もう、説明の必要もないほどあまりにも有名な神社仏閣スタイルを持つ125cc版ベンリーは、ビジネスタイプの「C92」、スーパースポーツタイプの「CB92」、そして、その中間に位置する「CS92」の3種類がラインナップされていた。当時としてはかなり斬新な、アップマフラーと赤いダブルシート、堂々とした車格は、カブにはない風格に溢れ、一躍人気の頂点に立った。よくCS92はC92にアップマフラーを取り付けただけだなどと称される事もあるが、実はセンタースタンドの取り付け方など専用部品が数多く採用されている。

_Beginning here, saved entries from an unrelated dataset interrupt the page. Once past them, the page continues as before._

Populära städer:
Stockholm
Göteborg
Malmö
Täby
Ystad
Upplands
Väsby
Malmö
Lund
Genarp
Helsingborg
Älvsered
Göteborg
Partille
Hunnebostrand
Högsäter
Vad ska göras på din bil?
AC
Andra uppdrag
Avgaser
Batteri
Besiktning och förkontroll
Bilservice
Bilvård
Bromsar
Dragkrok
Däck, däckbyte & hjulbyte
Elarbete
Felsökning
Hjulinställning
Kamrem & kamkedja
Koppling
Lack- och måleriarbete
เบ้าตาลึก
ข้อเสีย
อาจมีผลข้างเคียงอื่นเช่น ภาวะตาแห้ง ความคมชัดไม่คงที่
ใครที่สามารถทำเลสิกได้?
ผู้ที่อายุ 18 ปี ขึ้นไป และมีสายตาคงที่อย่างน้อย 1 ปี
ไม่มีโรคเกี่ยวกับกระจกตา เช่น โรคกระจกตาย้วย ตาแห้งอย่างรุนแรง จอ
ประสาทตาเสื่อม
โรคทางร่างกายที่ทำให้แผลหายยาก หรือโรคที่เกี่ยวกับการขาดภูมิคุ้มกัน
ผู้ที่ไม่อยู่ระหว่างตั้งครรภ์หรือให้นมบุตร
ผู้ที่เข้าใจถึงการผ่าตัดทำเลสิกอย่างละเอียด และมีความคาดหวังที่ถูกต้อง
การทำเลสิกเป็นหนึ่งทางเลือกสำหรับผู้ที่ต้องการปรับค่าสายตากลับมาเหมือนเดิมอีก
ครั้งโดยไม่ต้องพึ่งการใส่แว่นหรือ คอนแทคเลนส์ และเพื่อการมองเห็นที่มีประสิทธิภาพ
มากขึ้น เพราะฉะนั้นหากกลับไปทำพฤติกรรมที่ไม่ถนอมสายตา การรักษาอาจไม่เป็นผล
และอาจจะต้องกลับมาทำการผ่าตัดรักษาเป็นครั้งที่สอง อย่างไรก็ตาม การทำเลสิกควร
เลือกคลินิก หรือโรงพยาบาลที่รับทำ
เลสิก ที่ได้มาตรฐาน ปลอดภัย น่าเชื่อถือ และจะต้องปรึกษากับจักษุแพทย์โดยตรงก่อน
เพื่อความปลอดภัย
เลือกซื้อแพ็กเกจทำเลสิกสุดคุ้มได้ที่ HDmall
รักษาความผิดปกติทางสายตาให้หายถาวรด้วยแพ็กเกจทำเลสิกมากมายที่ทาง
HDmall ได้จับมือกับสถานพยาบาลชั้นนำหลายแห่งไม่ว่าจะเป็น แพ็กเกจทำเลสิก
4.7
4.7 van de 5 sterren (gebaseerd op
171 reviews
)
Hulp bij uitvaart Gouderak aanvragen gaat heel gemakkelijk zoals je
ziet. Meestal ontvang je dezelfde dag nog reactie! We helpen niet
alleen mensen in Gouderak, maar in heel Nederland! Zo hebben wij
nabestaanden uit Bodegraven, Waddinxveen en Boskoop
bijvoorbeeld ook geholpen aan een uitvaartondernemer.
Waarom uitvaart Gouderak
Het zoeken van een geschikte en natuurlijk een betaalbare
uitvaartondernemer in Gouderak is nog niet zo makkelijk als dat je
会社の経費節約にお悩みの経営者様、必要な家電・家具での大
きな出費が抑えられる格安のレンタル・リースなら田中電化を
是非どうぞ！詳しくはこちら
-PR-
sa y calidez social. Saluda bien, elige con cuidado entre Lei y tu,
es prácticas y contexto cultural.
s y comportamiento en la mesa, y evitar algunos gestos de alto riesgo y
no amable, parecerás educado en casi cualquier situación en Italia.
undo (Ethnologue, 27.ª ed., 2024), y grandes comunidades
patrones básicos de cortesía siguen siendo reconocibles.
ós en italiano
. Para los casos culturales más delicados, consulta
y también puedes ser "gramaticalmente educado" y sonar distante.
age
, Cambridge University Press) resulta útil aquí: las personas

いざ走り出すと、HONDAらしい非常に高回転型のエンジンが奏でる勇ましい排気音に耳を奪われる。しかし、エンジンはよく回るのにそれに反してトルクは割と細く、街乗りでは敵無しでも急勾配になるとちょっぴり寂しくなる。
このバイクはマフラーが腐りやすく、持っている人に聞くと左右でなんと25万円、新品のタンクのエンブレムも新品で3万円したとか。オーナーの息子さんがこのバイクを勝手にネットオークションで出品したところ、みるみる値を上げ26万円にまで跳ね上がったが、「50万円でも売らんっ!!」と一喝したという。それだけ希少価値の高い幻のバイクなのだ。
1966年には、CD125に姿を変え、今でもその血統は、ビジネスバイクとして生き続けている。